By contrast, Ivanka Trump has tied her own personal brand to her family name, inextricably, and appears to be more than happy to continue along that avenue. From appearances on The Apprentice to helping run the Trump Organization to her new role in the White House, Ivanka will ride those patriarchal coattails as far as they will take her. But with the elder Trump embroiled in an FBI investigation, and with paths to impeachment looking more likely by the day, the question is whether Ivanka will suffer collateral damage or if she’ll be able to extricate herself from the potential rubble. As Anne Helen Petersen posited in BuzzFeed:

 

“Ivanka’s force field is composed of her innocuous image, her carefully cultivated figure, her children, and her silence.
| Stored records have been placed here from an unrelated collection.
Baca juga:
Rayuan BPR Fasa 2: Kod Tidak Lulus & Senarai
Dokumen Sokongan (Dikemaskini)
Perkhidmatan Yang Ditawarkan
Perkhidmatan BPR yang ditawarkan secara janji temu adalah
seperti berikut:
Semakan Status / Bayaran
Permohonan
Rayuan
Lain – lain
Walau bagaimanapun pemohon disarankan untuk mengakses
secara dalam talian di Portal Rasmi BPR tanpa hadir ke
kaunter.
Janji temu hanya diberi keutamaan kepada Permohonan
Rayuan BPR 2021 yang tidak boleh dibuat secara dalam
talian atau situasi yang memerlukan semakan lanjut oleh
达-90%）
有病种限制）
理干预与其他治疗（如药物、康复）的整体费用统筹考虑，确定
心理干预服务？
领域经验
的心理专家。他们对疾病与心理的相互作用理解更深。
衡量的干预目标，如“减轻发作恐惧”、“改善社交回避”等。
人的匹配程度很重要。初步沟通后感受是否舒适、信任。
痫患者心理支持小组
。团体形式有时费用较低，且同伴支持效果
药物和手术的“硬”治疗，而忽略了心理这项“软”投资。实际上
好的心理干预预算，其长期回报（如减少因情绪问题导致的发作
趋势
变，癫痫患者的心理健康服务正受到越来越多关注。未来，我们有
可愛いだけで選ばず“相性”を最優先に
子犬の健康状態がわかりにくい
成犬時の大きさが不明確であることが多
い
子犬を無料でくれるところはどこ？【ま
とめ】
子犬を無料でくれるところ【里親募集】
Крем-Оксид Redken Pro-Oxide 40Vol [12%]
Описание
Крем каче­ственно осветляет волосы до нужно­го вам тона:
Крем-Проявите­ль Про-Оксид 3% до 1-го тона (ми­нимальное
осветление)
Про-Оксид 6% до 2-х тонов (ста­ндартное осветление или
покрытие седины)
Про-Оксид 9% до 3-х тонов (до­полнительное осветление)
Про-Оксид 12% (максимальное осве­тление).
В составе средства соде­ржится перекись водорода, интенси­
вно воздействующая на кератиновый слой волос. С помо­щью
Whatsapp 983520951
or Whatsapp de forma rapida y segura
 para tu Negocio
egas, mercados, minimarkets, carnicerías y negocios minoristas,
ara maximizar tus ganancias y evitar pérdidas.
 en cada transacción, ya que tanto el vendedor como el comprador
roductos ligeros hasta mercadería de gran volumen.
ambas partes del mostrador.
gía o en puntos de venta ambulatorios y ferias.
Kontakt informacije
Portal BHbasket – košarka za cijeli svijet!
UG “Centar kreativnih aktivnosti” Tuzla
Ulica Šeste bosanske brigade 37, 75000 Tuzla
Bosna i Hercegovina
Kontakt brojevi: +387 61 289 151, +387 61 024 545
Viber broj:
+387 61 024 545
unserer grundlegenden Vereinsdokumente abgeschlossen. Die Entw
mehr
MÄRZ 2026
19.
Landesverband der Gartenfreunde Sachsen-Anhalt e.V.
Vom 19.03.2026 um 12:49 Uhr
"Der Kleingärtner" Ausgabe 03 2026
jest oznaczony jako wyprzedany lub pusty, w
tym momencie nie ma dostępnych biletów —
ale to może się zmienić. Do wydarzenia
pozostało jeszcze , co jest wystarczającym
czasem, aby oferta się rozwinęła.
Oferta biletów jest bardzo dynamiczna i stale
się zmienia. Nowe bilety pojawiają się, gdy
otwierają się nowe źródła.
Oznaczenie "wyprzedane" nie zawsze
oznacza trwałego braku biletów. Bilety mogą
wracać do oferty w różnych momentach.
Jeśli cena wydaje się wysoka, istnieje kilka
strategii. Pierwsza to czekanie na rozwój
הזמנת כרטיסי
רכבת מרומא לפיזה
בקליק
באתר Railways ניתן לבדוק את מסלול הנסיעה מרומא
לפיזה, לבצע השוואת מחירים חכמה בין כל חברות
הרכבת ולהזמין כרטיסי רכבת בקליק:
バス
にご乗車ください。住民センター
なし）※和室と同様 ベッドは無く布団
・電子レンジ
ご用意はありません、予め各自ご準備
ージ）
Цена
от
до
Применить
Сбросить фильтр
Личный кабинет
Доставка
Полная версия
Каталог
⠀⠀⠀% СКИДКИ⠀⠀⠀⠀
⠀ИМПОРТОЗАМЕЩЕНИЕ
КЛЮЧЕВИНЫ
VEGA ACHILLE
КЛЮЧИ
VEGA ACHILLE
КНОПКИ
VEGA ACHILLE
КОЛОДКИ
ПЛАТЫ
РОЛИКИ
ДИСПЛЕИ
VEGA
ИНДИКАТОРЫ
Together, they compose a particularly 21st-century propaganda aesthetic—one that attempts to blind us to the discrimination and destruction committed by her father and performed in the name of rebuilding America. That aesthetic, of course, also excuses Ivanka: Her social media is her plausible deniability, constructed with the same sort of precision as a criminal crafting an alibi.”

 

In our current political climate, where there is a distinct possibility that our president may be beholden to a foreign power, it is almost unfathomable that Chelsea Clinton would appear more threatening than Ivanka Trump, a corrupt accomplice to her father’s fascist, grifting regime. But when one (former) president’s daughter actively challenges white male dominance while the other upholds it, the result is altogether unsurprising: Tear down the former at all costs, let the latter pass go and collect $200.

 

Patriarchy is as old as time, and it will always find ways to reinforce itself. Even, it would seem, as our republic burns.